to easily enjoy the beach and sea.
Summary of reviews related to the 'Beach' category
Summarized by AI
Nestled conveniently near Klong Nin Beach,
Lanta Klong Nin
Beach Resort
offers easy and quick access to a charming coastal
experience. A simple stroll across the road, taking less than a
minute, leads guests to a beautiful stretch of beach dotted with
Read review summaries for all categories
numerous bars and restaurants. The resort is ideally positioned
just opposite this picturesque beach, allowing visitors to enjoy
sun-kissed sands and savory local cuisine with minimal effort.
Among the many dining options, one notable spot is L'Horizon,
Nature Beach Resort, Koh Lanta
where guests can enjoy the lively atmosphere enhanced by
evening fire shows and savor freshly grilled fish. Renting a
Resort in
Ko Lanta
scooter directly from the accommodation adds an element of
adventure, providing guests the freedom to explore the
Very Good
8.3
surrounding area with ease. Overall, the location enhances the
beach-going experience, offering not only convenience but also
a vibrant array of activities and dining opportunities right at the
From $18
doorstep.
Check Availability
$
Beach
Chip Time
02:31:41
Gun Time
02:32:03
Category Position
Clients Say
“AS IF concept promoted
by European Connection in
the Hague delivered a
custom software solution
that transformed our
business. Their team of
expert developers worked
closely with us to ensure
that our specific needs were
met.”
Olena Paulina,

::::

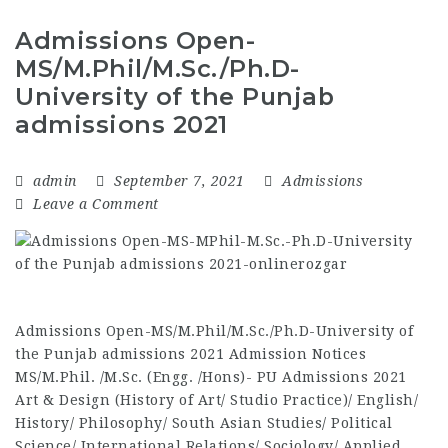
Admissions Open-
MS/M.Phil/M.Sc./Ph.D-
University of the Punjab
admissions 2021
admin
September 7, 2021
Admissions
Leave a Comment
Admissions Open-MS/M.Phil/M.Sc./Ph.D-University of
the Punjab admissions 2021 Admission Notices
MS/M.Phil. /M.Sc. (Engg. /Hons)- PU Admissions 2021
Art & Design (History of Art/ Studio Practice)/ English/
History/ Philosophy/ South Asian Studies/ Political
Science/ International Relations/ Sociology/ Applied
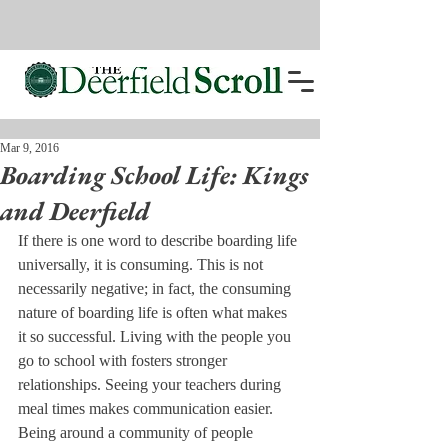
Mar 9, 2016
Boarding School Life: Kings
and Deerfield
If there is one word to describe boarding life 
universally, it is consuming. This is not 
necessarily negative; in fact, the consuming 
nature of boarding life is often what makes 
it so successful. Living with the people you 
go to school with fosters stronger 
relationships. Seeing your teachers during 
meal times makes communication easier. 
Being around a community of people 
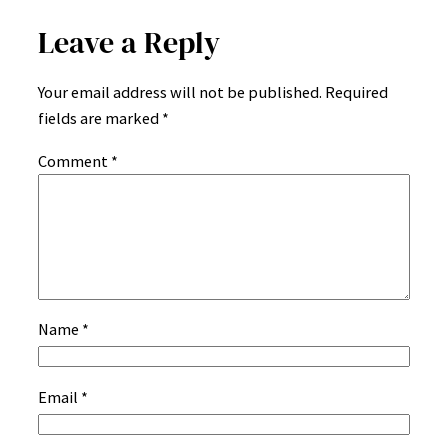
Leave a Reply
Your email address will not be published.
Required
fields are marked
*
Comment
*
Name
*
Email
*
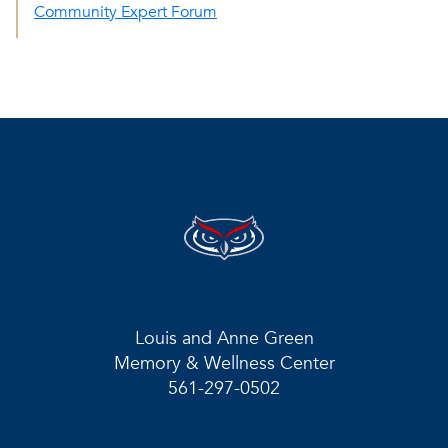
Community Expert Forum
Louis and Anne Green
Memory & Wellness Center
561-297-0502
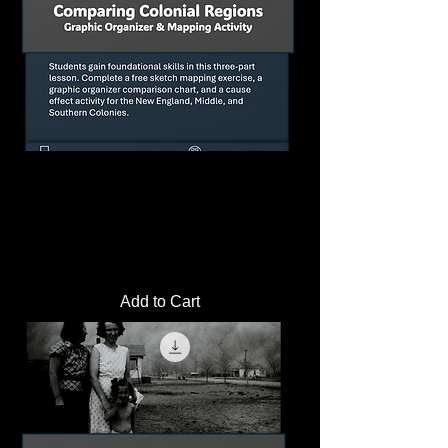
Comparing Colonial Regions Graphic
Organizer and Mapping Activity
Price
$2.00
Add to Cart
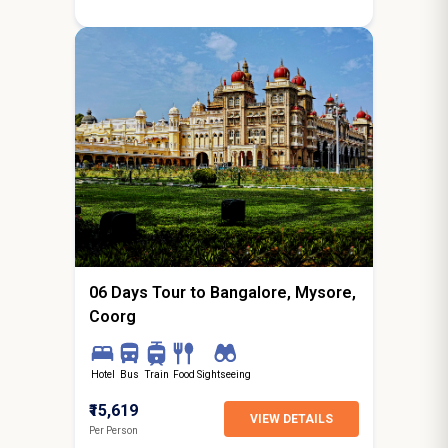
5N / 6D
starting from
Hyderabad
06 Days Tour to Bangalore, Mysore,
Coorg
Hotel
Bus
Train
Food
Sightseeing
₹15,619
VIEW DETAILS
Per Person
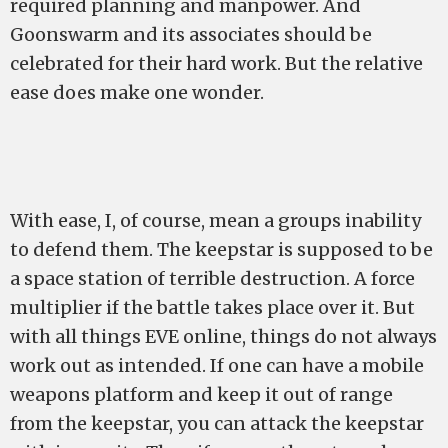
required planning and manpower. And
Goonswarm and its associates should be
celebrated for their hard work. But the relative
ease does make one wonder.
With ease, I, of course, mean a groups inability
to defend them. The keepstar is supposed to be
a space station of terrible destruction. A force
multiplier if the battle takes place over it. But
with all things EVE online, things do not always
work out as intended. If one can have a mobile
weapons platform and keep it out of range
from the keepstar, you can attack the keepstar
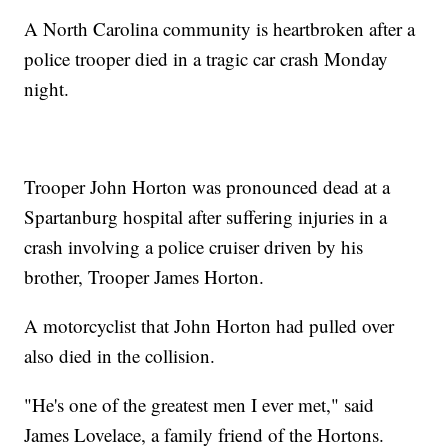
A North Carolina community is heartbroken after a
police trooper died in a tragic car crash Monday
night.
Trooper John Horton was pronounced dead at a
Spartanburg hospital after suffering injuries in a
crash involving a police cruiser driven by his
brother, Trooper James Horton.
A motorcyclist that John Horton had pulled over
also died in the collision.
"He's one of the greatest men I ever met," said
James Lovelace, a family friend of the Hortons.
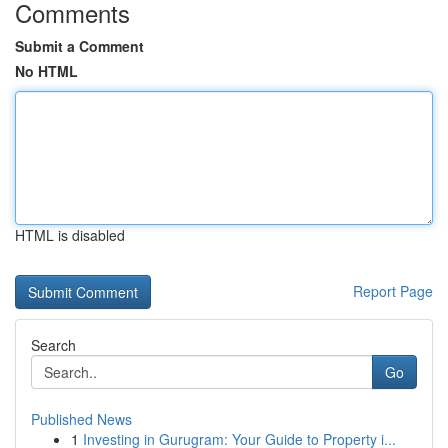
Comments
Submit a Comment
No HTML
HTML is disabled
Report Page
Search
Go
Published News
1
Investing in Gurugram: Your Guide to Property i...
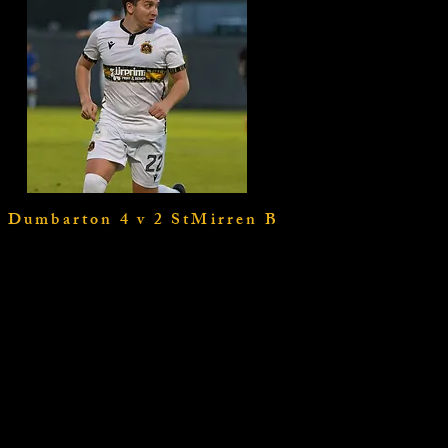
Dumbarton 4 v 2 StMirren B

::::

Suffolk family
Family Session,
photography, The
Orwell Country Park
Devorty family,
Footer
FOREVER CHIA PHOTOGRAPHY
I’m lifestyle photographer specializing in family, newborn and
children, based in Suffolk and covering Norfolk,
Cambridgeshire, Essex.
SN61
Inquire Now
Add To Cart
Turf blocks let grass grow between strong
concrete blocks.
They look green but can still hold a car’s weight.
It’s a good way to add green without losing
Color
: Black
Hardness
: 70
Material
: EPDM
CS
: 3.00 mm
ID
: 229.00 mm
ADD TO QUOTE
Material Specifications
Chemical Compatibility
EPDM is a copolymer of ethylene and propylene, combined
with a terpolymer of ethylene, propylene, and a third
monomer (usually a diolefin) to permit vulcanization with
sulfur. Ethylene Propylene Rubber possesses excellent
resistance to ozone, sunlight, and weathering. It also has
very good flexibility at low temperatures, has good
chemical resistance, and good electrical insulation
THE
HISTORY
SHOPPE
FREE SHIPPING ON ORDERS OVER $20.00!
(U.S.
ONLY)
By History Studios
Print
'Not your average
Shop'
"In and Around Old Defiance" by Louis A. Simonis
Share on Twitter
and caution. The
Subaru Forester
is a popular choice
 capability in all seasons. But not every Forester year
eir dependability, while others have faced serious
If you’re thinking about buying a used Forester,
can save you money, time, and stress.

::::

**Work request:** Look above for the line with "With ease, I, of" and the line with "with all things". Retype those two lines and every line between them exactly, adding nothing.

**Answer:**
With ease, I, of course, mean a groups inability
to defend them. The keepstar is supposed to be
a space station of terrible destruction. A force
multiplier if the battle takes place over it. But
with all things EVE online, things do not always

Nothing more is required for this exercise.